Accumulating evidence suggests that ASCs may favor tumor progression by autocrine and paracrine signaling in different transplanted and metastatic tumor models. However, the interaction mechanism between ASCs and breast cancer in the tumor microenvironment remains to be determined. One limitation of our current study is the lack of continuous observation and cell tracking to discriminate different cell types and illuminate the specific role of cells in tumor angiogenesis in every group. Moreover, human tissue-derived c-Kit+ ASCs are needed to prove the function of c-Kit+ ASCs in breast cancer progression. In addition, multicenter clinical outcomes based on an adequate follow-up of breast cancer patients with an autologous fat graft are needed to compare c-Kit+ ASCs with other subpopulations of ASCs.

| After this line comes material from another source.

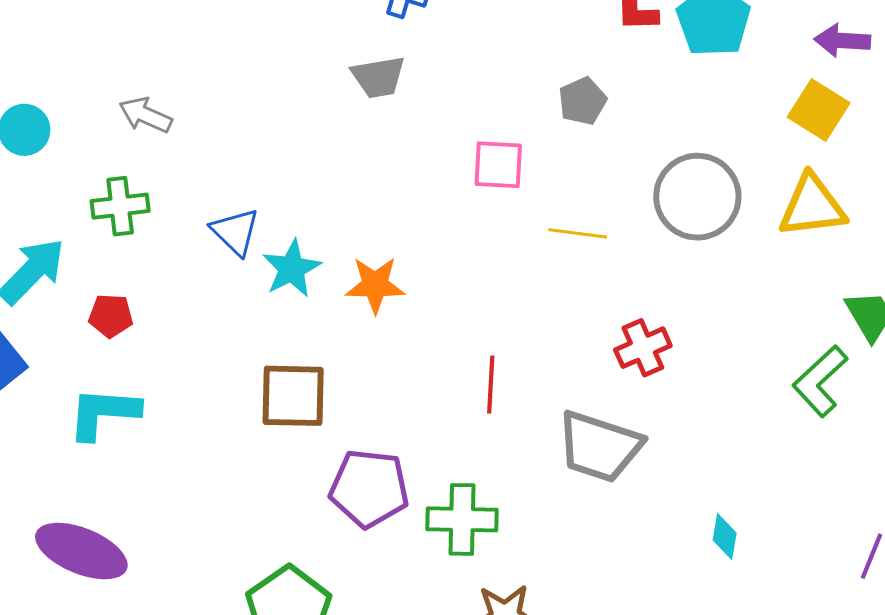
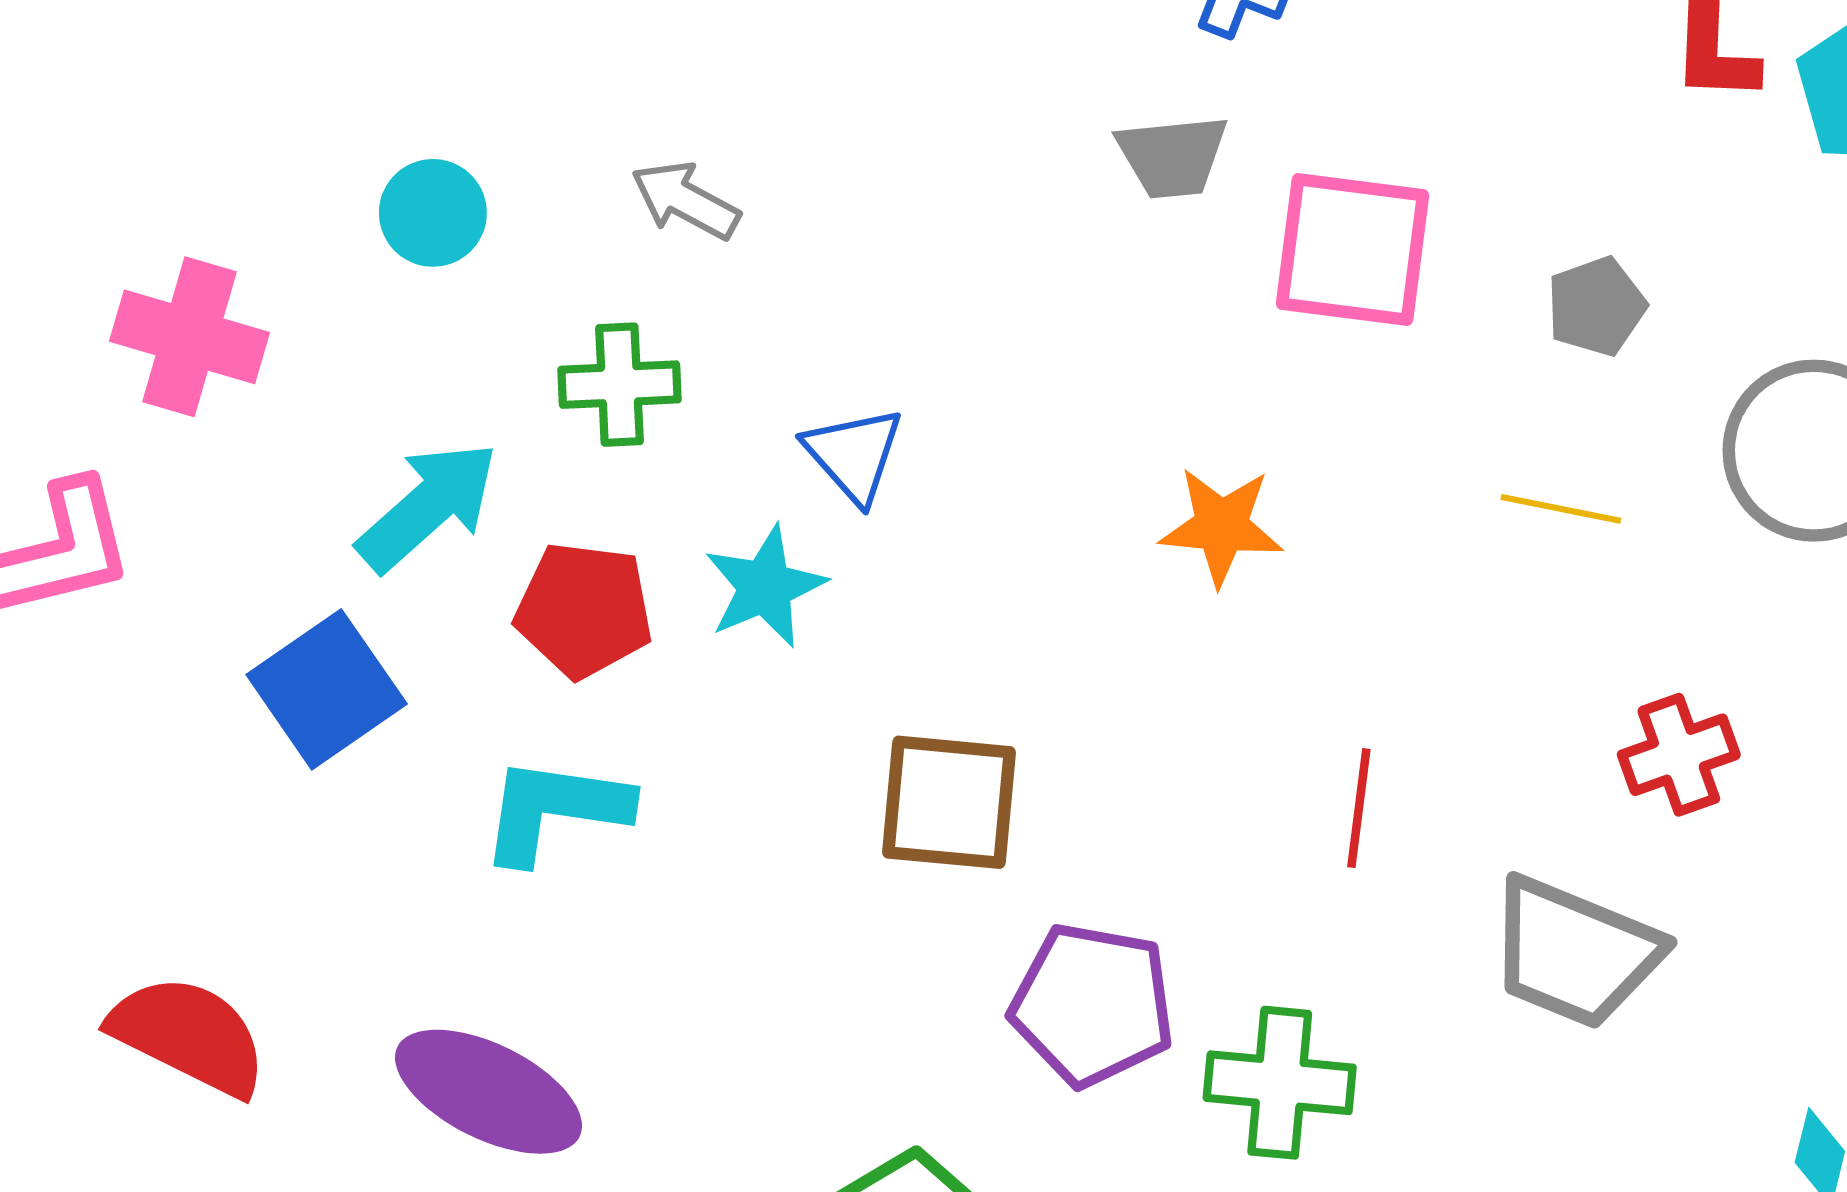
gray pentagon: (582, 101) -> (1596, 306), moved
pink square: (498, 165) -> (1353, 250), moved, size x1.5
cyan star: (292, 269) -> (765, 587), moved
orange star: (375, 285) -> (1221, 526), moved
red pentagon: (111, 316) -> (584, 610), size x1.5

In conclusion, c-Kit+ ASCs can promote the tumor angiogenesis and growth of breast cancer by recruiting EPCs via a synergistic effect of c-Kit and IL-3. Our findings suggest that identification of different phenotypes of ASCs may be required in reconstructive efforts with stem cell-enhanced fat grafting. Furthermore, c-Kit+ ASCs should be avoided for use in breast reconstruction.
Conflicts of Interest
The authors declare that they have no conflicts of interest.
This work was supported by the Doctorial Innovation Fund of Harbin Medical University.